Reconstructing cellular automata rules from observations at nonconsecutive times

Veit Elser

Recent experiments by Springer and Kenyon have shown that a deep neural network can be trained to predict the action of $t$ steps of Conway's Game of Life automaton given millions of examples of this action on random initial states. However, training was never completely successful for $t>1$, and even when successful, a reconstruction of the elementary rule ($t=1$) from $t>1$ data is not within the scope of what the neural network can deliver. We describe an alternative network-like method, based on constraint projections, where this is possible.
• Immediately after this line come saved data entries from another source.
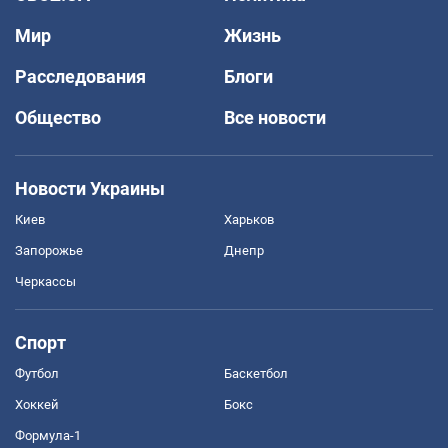
Мир
Жизнь
Расследования
Блоги
Общество
Все новости
Новости Украины
Киев
Харьков
Запорожье
Днепр
Черкассы
Спорт
Футбол
Баскетбол
Хоккей
Бокс
Формула-1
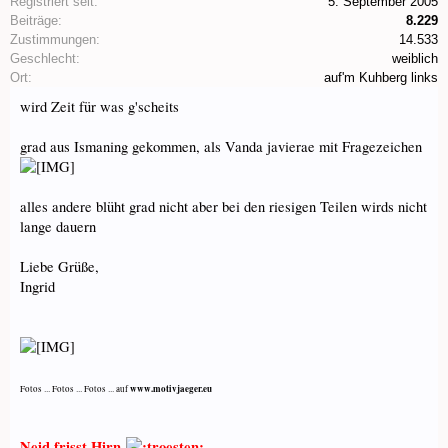
Registriert seit:
5. September 2005
Beiträge:
8.229
Zustimmungen:
14.533
Geschlecht:
weiblich
Ort:
auf'm Kuhberg links
wird Zeit für was g'scheits
grad aus Ismaning gekommen, als Vanda javierae mit Fragezeichen
alles andere blüht grad nicht aber bei den riesigen Teilen wirds nicht
lange dauern
Liebe Grüße,
Ingrid
www.motivjaeger.eu
Fotos ... Fotos ... Fotos ... auf
Neid frisst Hirn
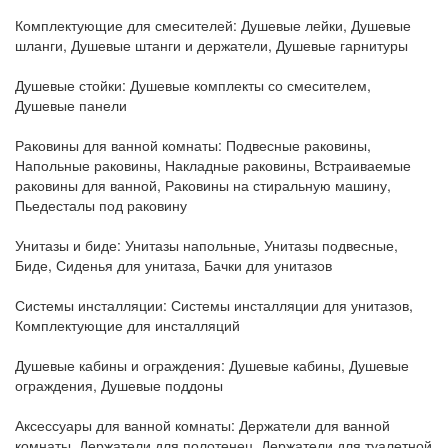
Комплектующие для смесителей:
Душевые лейки, Душевые
шланги, Душевые штанги и держатели, Душевые гарнитуры
Душевые стойки:
Душевые комплекты со смесителем,
Душевые панели
Раковины для ванной комнаты:
Подвесные раковины,
Напольные раковины, Накладные раковины, Встраиваемые
раковины для ванной, Раковины на стиральную машину,
Пьедесталы под раковину
Унитазы и биде:
Унитазы напольные, Унитазы подвесные,
Биде, Сиденья для унитаза, Бачки для унитазов
Системы инсталляции:
Системы инсталляции для унитазов,
Комплектующие для инсталляций
Душевые кабины и ограждения:
Душевые кабины, Душевые
ограждения, Душевые поддоны
Аксессуары для ванной комнаты:
Держатели для ванной
комнаты, Держатели для полотенец, Держатели для туалетной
From a single data item this method perfectly reconstructs not just the automaton rule but also the states in the time steps it did not see. For a unique reconstruction, the size of the initial state need only be large enough that it and the $t-1$ states it evolves into contain all possible automaton input patterns. We demonstrate the method on 1D binary cellular automata that take inputs from $n$ adjacent cells. The unknown rules in our experiments are not restricted to simple rules derived from a few linear functions on the inputs (as in Game of Life), but include all $2^{2^n}$ possible rules on $n$ inputs. Our results extend to $n=6$, for which exhaustive rule-search is not feasible. By relaxing translational symmetry in space and also time, our method is attractive as a platform for the learning of binary data, since the discreteness of the variables does not pose the same challenge it does for gradient-based methods.